There can also be a reason why Arctic LLM is unfavorable: its relatively small context.
In generative AI, the context window refers to input data (e.g. text) that a model considers before generating output (e.g. more text). Models with small context windows are inclined to forget the content of even very recent conversations, while models with larger contexts often avoid this danger.
Arctic LLM's context ranges from about 8,000 to about 24,000 words, depending on the tuning method – well below that of models like Anthropic's Claude 3 Opus and Google's Gemini 1.5 Pro.
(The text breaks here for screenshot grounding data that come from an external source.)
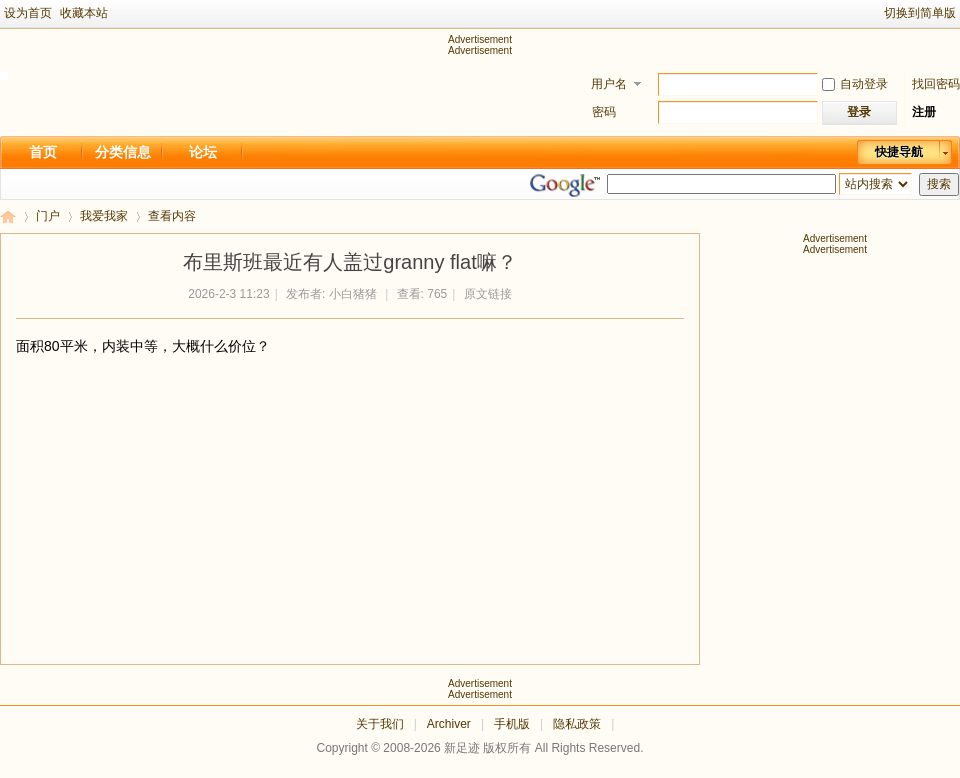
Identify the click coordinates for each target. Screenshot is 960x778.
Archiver (449, 724)
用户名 (609, 84)
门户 (48, 216)
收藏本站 (84, 13)
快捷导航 (899, 152)
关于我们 (380, 724)
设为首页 (28, 13)
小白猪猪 (353, 294)
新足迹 (8, 216)
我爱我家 (104, 216)
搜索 (939, 184)
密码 (604, 112)
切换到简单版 (920, 13)
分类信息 (123, 152)
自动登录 (855, 84)
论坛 (203, 152)
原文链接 (488, 294)
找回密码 (936, 84)
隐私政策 (577, 724)
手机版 (512, 724)
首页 (43, 152)
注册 (924, 112)
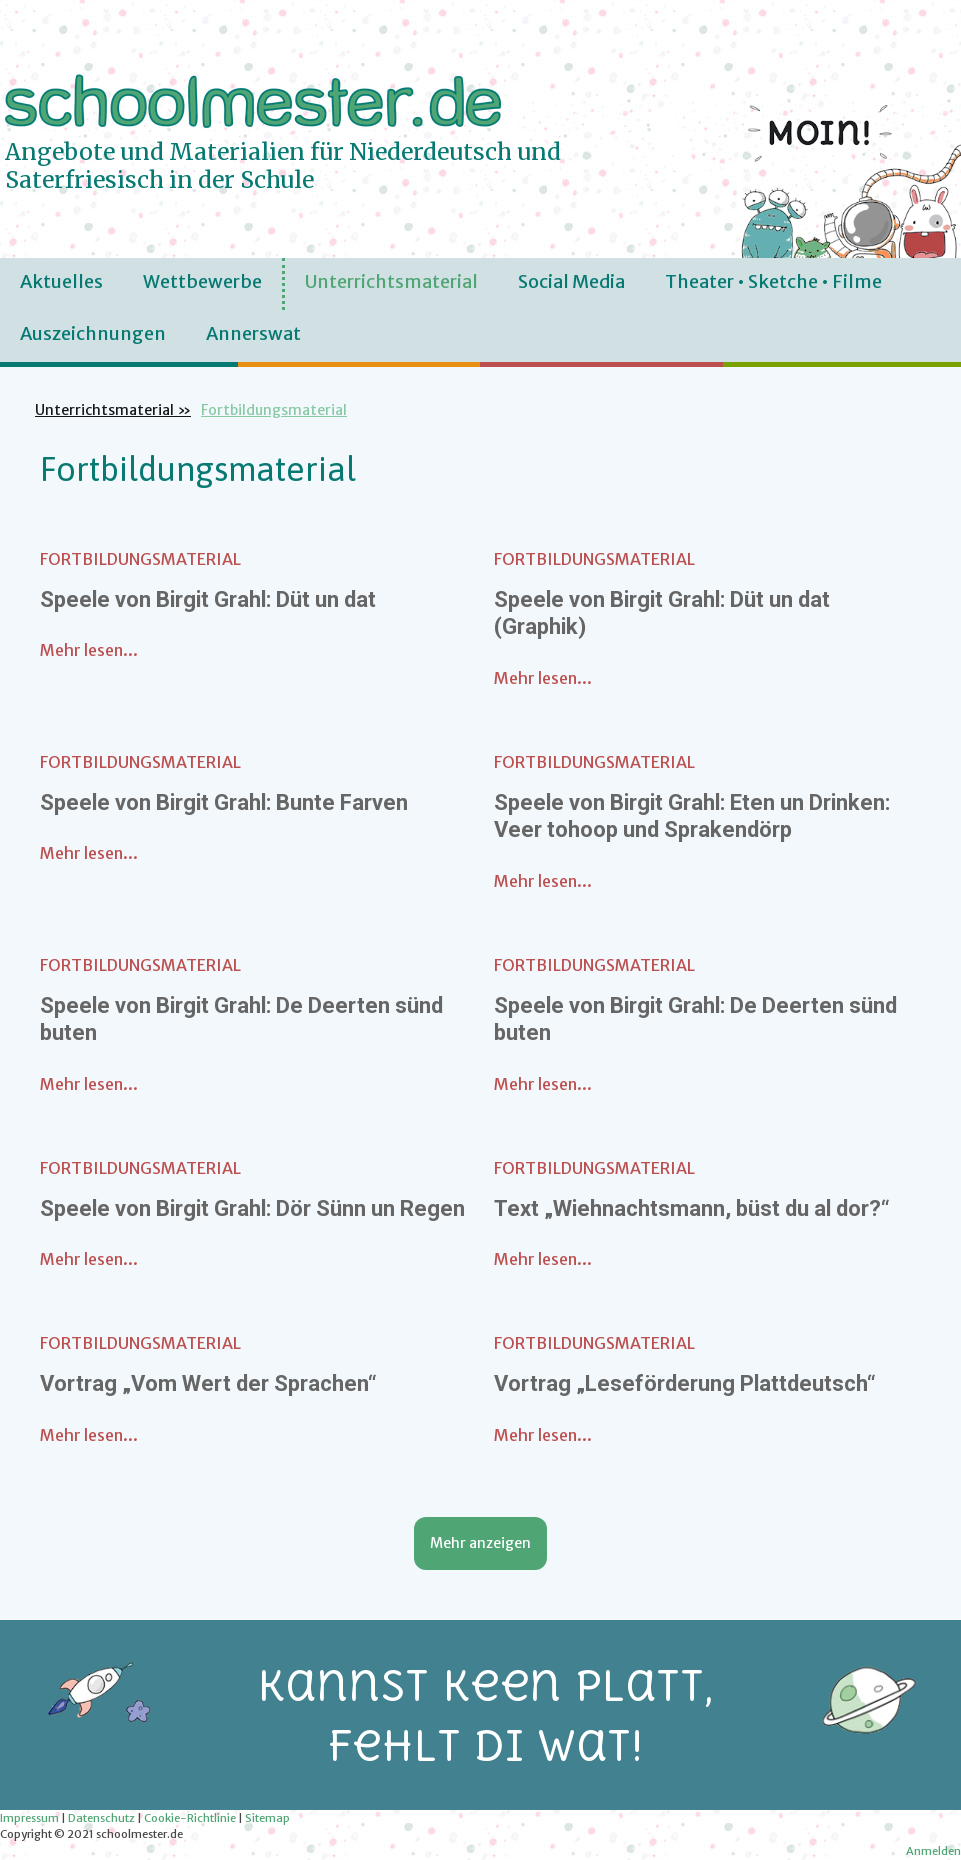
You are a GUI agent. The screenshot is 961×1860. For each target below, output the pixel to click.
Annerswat (253, 333)
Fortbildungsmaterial (140, 559)
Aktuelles (61, 281)
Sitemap (267, 1818)
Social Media (571, 281)
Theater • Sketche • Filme (773, 281)
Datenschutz (101, 1818)
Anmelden (933, 1851)
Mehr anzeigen (480, 1543)
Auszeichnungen (93, 333)
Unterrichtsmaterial (391, 281)
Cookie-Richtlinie (190, 1818)
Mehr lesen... (89, 650)
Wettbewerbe (202, 281)
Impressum (29, 1818)
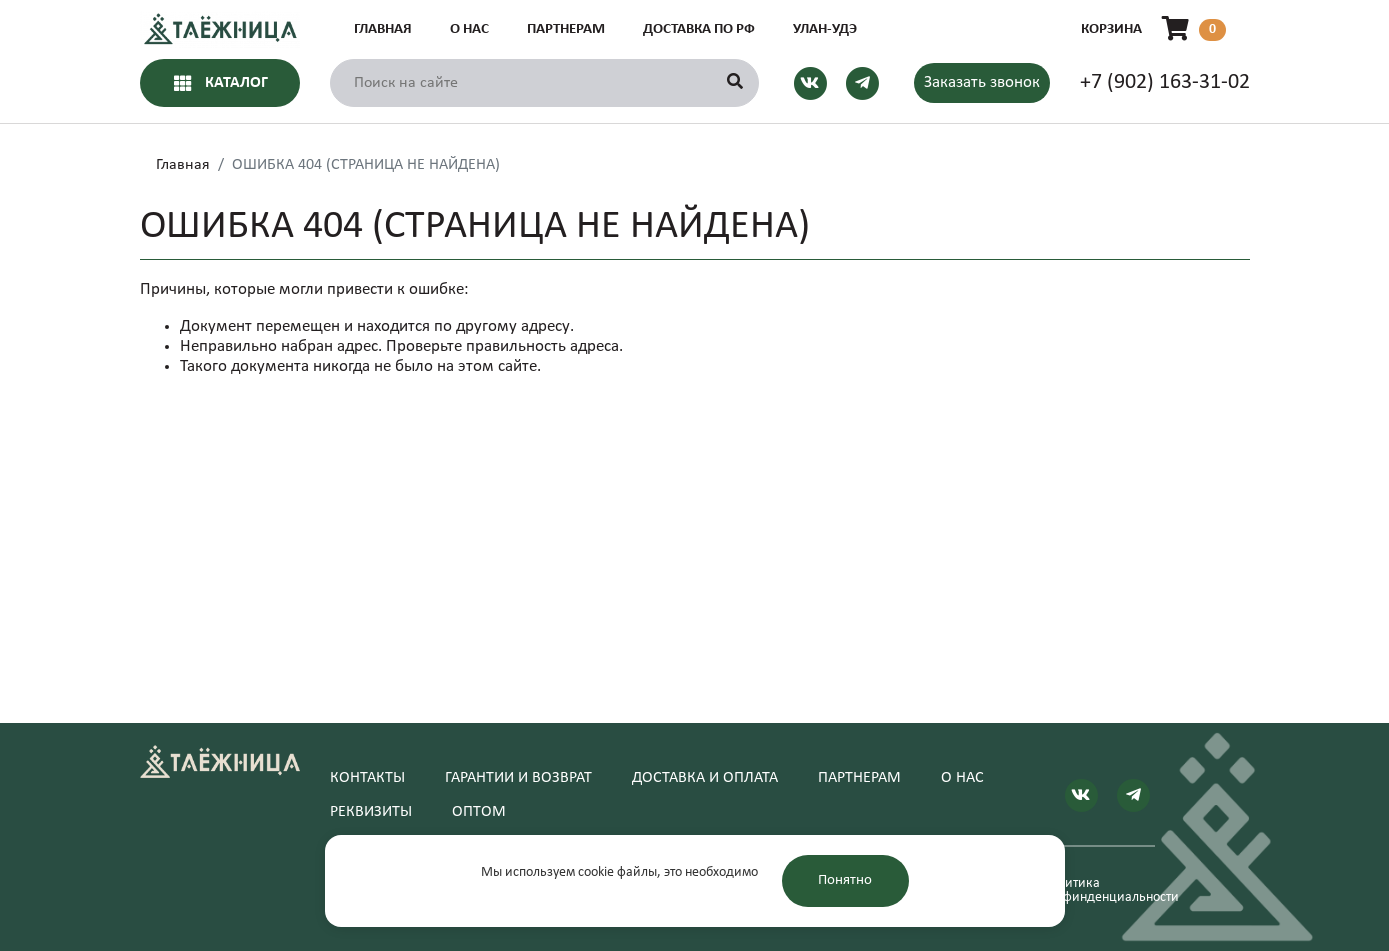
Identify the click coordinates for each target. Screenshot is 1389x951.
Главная (383, 29)
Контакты (367, 778)
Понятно (845, 880)
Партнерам (566, 29)
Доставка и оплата (705, 778)
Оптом (479, 812)
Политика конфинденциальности (1098, 891)
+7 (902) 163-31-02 (1165, 82)
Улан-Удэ (825, 29)
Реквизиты (371, 812)
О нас (469, 29)
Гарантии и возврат (518, 778)
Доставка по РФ (699, 29)
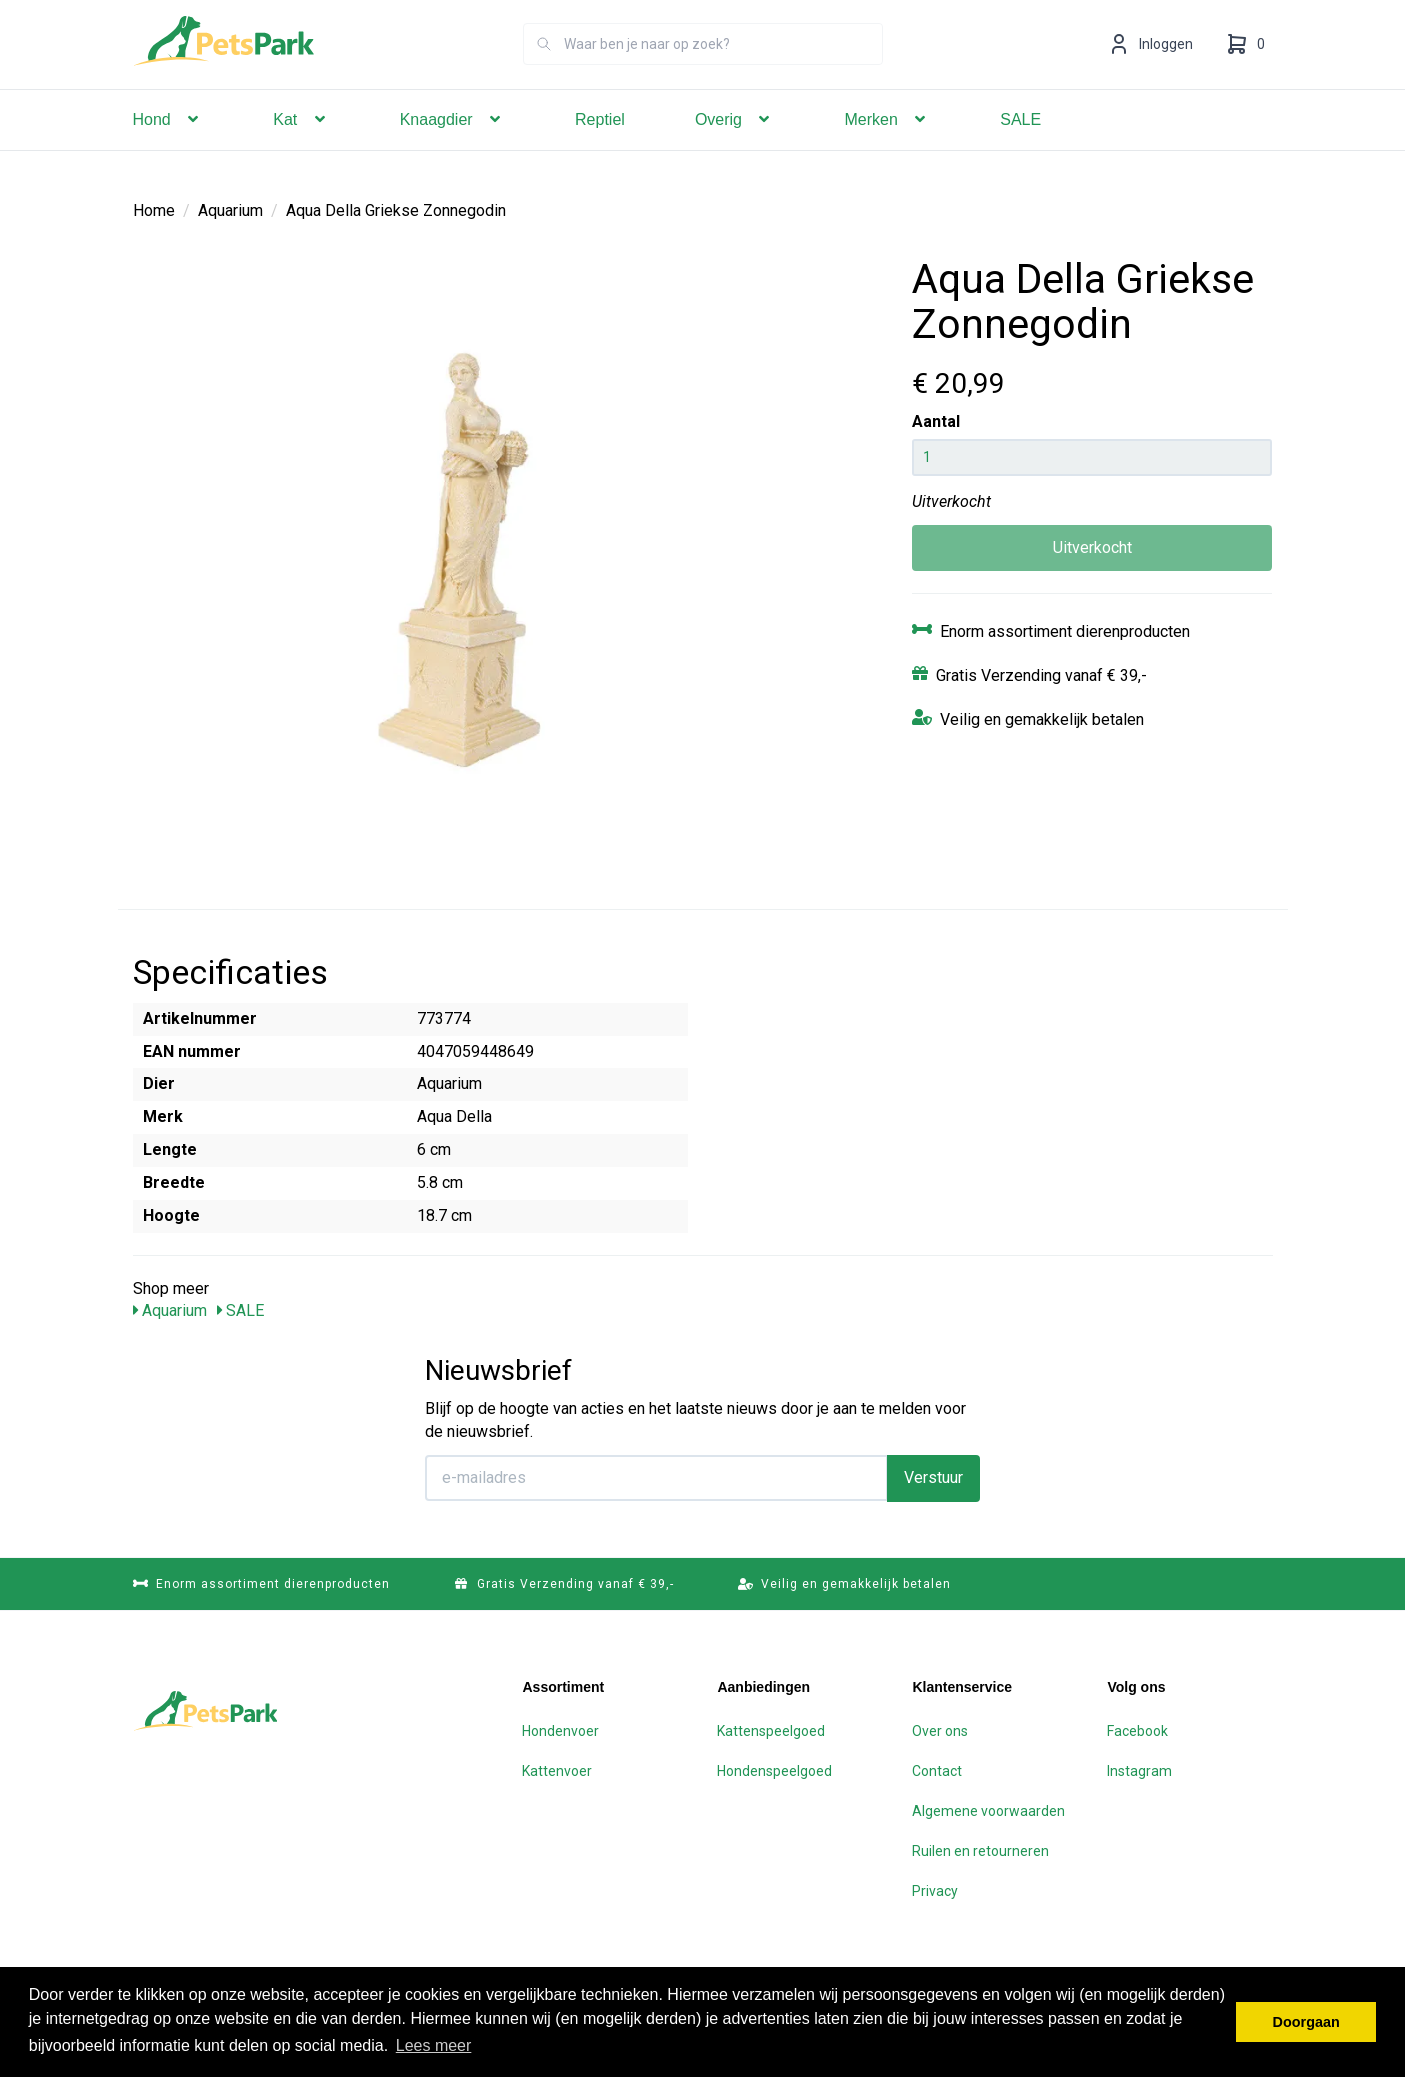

Snowflake doesn't mention it within the marketing, but Arctic LLM almost definitely suffers from the identical limitations and shortcomings as other generative AI models – namely hallucinations (i.e. self-aware, incorrectly answering queries). That's because Arctic LLM, like every other generative AI model in existence, is a statistical probability engine – a machine that, in turn, has a small window of context. It uses quite a lot of examples to guess which data makes essentially the most “sense” to position where (e.g. the word “go” before “the market” within the sentence “I am going to the market”). Inevitably you’ll guess fallacious – and that could be a “hallucination”.
As Devin writes in his article, we will only look ahead to incremental improvements in the sphere of generative AI until the following major technical breakthrough. But that won't stop vendors like Snowflake from glorifying them as great achievements and marketing them in every way possible.